EXERCISE INSTRUCTIONS: An exact restatement of all the data is required, with the pictures left out.

--- START ---

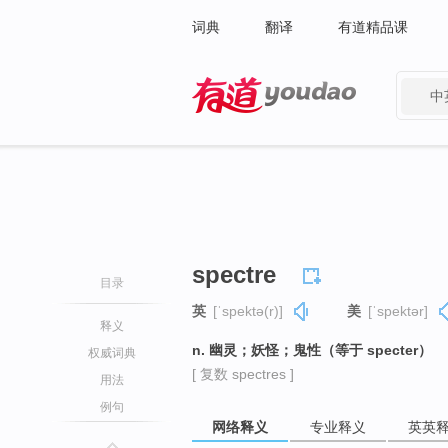
词典
翻译
有道精品课
中
有道 - 网易旗下搜索
spectre
目录
英
[ˈspektə(r)]
美
[ˈspektər]
释义
n. 幽灵；妖怪；鬼性（等于 specter）
权威词典
[ 复数 spectres ]
用法
例句
网络释义
专业释义
英英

--- END ---

SOLUTION TO THIS EXERCISE:
词典
翻译
有道精品课
中
有道 - 网易旗下搜索
spectre
目录
英
[ˈspektə(r)]
美
[ˈspektər]
释义
n. 幽灵；妖怪；鬼性（等于 specter）
权威词典
[ 复数 spectres ]
用法
例句
网络释义
专业释义
英英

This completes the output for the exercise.